長距離バスの場合も国営と民営とがありますが、民間による所有・運営がその大部分を占めています。したがって、ここでは民営を中心に見ていきます。
使用されている車両は、前述の市内バスにおける6種類のうち、植民地時代からの改造バスを除いたものとなります。これらの経営母体の大部分は個人ですが、会社組織もあり、それぞれの運営方法には違いがあります。なおエアコンバスについては、現在のところ会社組織だけが保有しています。
個人経営の場合は、その地域にある貨客輸送自動車組合に加入しなければなりません。

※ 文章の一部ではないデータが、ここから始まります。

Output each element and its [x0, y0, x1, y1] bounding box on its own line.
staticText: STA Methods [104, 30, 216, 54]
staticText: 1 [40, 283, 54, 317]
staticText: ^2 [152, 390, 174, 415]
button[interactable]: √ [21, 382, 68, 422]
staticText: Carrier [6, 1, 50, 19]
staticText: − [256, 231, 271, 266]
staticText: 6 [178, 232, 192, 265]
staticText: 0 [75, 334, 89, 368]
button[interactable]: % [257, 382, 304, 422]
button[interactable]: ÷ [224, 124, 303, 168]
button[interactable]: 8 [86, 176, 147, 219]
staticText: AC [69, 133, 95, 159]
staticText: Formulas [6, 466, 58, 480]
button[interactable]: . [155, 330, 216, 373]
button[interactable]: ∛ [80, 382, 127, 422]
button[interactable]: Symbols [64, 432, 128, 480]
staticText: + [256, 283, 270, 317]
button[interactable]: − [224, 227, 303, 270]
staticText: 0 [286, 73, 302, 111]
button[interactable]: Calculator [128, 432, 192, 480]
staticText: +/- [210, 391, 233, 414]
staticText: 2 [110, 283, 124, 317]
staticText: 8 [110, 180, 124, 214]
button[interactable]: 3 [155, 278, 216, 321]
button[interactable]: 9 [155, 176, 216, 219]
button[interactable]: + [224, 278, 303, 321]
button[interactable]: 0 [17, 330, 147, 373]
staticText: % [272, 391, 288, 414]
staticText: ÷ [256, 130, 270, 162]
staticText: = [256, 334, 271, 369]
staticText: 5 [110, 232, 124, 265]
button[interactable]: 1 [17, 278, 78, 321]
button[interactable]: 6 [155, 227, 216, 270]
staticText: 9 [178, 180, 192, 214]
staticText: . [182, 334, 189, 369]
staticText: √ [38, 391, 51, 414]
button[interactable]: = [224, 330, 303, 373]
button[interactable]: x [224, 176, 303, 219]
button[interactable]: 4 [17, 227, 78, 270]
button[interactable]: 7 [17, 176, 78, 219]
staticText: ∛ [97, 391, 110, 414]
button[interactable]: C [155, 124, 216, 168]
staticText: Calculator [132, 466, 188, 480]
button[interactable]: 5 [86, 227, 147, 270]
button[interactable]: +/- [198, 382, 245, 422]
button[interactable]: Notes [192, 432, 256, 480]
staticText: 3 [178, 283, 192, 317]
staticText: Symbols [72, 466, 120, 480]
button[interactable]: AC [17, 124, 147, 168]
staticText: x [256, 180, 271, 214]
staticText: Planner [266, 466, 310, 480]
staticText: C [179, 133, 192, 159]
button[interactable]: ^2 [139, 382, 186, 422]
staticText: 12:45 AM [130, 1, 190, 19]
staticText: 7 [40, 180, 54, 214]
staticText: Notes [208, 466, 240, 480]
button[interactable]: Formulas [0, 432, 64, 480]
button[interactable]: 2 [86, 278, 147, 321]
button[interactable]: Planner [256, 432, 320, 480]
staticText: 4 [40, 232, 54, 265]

組合は大きな町ならば複数あり、バスのような旅客輸送、あるいはトラックによる貨物輸送といった業種が対象となっています。バスの場合、旅客運送業のみの組合が中心ですが、貨物運送業との合同組合もあります。こうした組合は例えば「シュエナガー(黄金の龍)」といったような名称を持っており、その実質的な運営は、メンバーの中から選ばれた者たちで構成された統轄委員会が行っています。これはヤンゴンの市内バスにおける「マタタ」の如き統轄機関の民営版とも言えるような機能を果たしており、運賃設定を含むライン(営業運行ルート)に関わる業務全般を担っています。特にライン管理については、各ラインに設置された「ゲイッ」と言われる下部機関がその実務にあたります。こうして個人経営のバスは、組合の統轄委員会が定めた規定に従って、ラインにおける営業運行を行ないます。なお、運行の規模についてはさまざまで、地方における町や村を結ぶ1時間程度のものから夜行バスのような10数時間のものまであります。
会社組織が経営するバスについては、運行規模が長時間の夜行バスが中心で、各々の会社が独立した形で運営を行っています。したがって運賃についても会社によってそれぞれ異なり、例えばヤンゴン~マンダレーのエアコンバスの場合ならば、1,600~2,500チャットといった具合にかなりの幅があります。運賃にはこうした幅があるため、いわゆる外国人料金には注意を払う必要があります。